Misc Crashes

UsefulIdiot · Post by **UsefulIdiot** » Mon Mar 27, 2006 10:16 am

I have been having some problems with random crashes lately. When I say random, I mean during random builds, my game will just crash. What is strange, is removing or adding random printf's will make it go away for a few builds. If a build does not crash once, it will run fine, if it crashes once, itll crash always.

Heres what psplink tells me when it crashes:

Code: Select all

Exception - Bus error &#40;data&#41;
Thread ID - 0x04E92049
Th Name - user_main
Module ID - 0x04E92049
Mod Name - "FF3Engine"
EPC - 0x08903D68
Cause - 0x0000001C
Status - 0x20008613
BadVAddr - 0x00000000

I wont bother typing the rest, but It helps solve the problem just ask.
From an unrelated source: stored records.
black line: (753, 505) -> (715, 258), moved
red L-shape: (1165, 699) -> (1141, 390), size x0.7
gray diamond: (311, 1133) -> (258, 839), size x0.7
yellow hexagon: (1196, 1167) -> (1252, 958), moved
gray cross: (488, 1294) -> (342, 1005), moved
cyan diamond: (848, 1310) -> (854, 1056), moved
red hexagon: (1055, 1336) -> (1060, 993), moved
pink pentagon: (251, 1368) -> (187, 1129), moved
Are there any tutorials on how to use gdb (along with the psp)?

dr_watson · Post by **dr_watson** » Mon Mar 27, 2006 4:51 pm

Most of the time when I got crashes like that was due to NULL pointers.
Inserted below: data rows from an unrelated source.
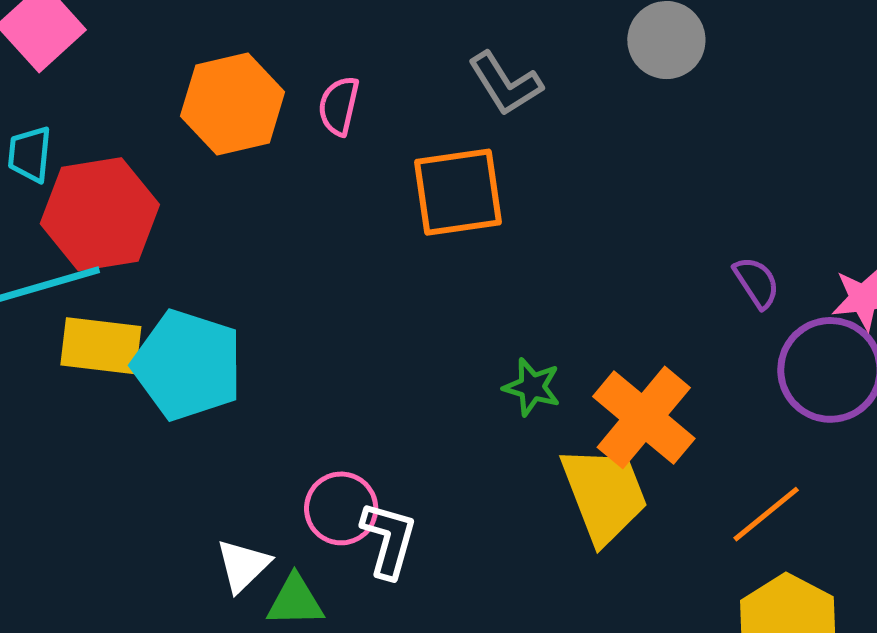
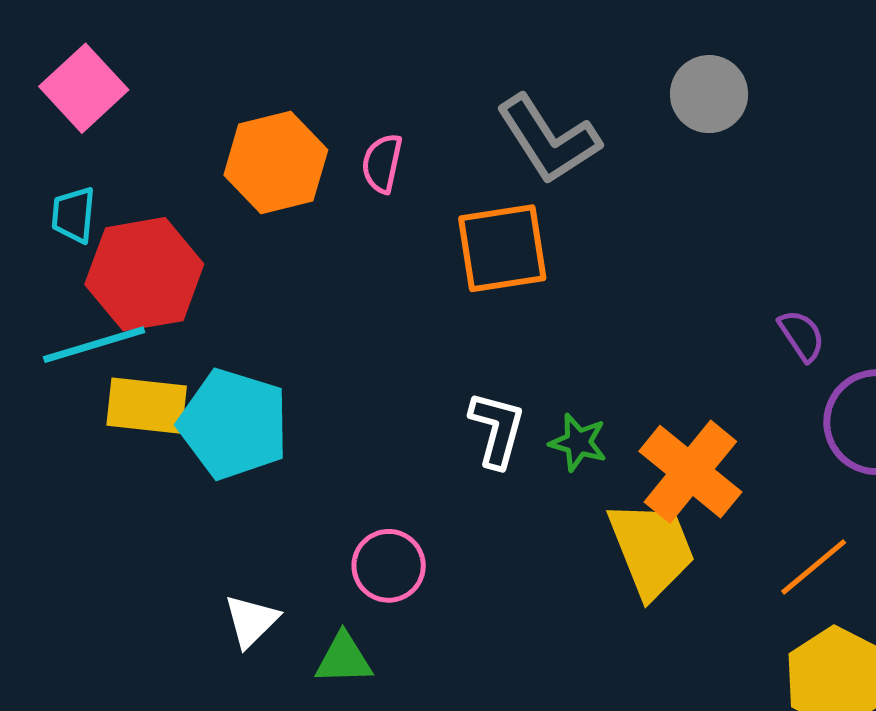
gray L-shape: (505, 84) -> (548, 139), size x1.4
white L-shape: (389, 540) -> (497, 429), moved
white triangle: (243, 565) -> (251, 621), moved

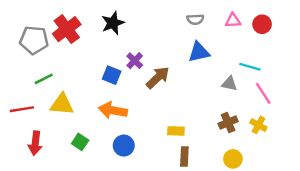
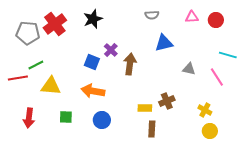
gray semicircle: (195, 19) -> (152, 15), moved
cyan line: (250, 67) -> (228, 55), moved
brown arrow: (158, 78) -> (130, 64), turned -40
red line: (22, 109) -> (18, 78), moved
brown cross: (228, 123) -> (167, 101), moved
yellow cross: (258, 125) -> (205, 110), moved
green square: (80, 142) -> (66, 117), turned -32
yellow circle: (233, 159) -> (210, 131), moved

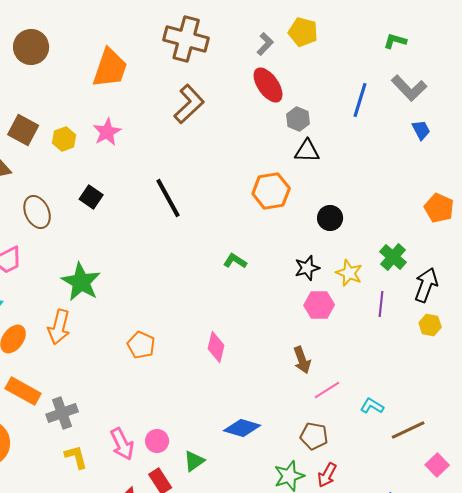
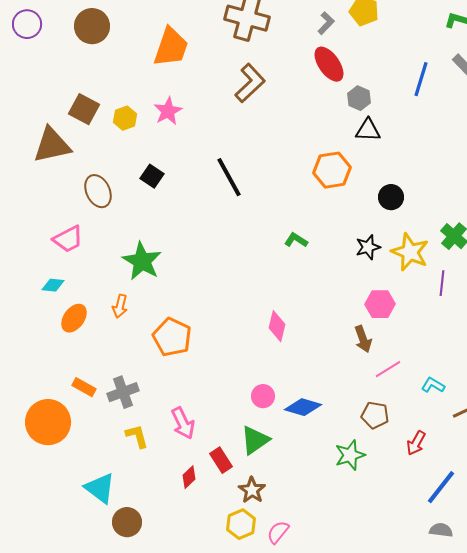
yellow star: (349, 273) -> (410, 252), size x1.4
pink hexagon: (319, 305) -> (380, 304), moved
orange arrow: (59, 327) -> (120, 306), size x0.7
orange pentagon: (141, 345) -> (172, 337), moved, size x1.4
orange rectangle: (23, 391) -> (84, 387), moved, size x0.7
pink circle: (157, 441) -> (263, 396), moved
green triangle: (194, 461) -> (255, 440), size x1.4
red arrow: (327, 475) -> (416, 443), moved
groepaz · Post by **groepaz** » Mon Mar 27, 2006 5:40 pm

Most of the time when I got crashes like that was due to NULL pointers.

...

BadVAddr - 0x00000000

o_O

hubevolution · Post by **hubevolution** » Mon Mar 27, 2006 7:09 pm

ehehe well that's a very NULL pointer :)

Brunni · Post by **Brunni** » Mon Mar 27, 2006 7:14 pm

If it just happens sometimes, then it's most likely a bug in your program, like a buffer overflow.
Sometimes it can also be a bug in GCC.

Saotome · Post by **Saotome** » Mon Mar 27, 2006 9:07 pm

...but without any code we will never know :P

turkeyman · Post by **turkeyman** » Fri Apr 14, 2006 11:50 pm

I've actually been experiencing the same thing..
I build and get a random crash in a bit of code thats always run just fine..
Then i start narrowing down the crash, isolate the function its in, then put in some logs to see why its crashing, and it stops crashing..

Its happened to me in 2 places that wouldnt normally crash... and it went away when i put logs in the code between specific lines..

I'm a little suspicious of something in a recent revision of the toolchain.. Its almost like GCC is scheduling the code badly..

I had another bug where i had an assert that was firing off because something was an invalid value, so i put logs around it to see what the value was, and it was definately the correct value, and the code around it that depended on it being correct was still working perfectly.. It appeared like a scheduling thing in the assert test.. like the value hadnt been set before the assert test or something....

:/

starman2049 · Post by **starman2049** » Sat Apr 15, 2006 2:17 am

I've been fighting this every day for two months. Every time I make a code change I have to add/subtract unused lines of sprintf's (outside my main loop) so that it does not crash and/or does not have graphic corruption.

I'm pretty sertain it has to do with alignment, because 90% of the time it just gives graphic corrution and only 10% does it actually crash. I'm not using PSPLINK so I don't get and crash dump info, but I'm thinking more and more about converting to PSPLINK, but was hoding off until after E3.

I got the sdk and toolchain on September 5, 2005 and have been too nervous about screwing up my dev environment to get a more recent version so at least for me I cannot blame sdk or toolchain.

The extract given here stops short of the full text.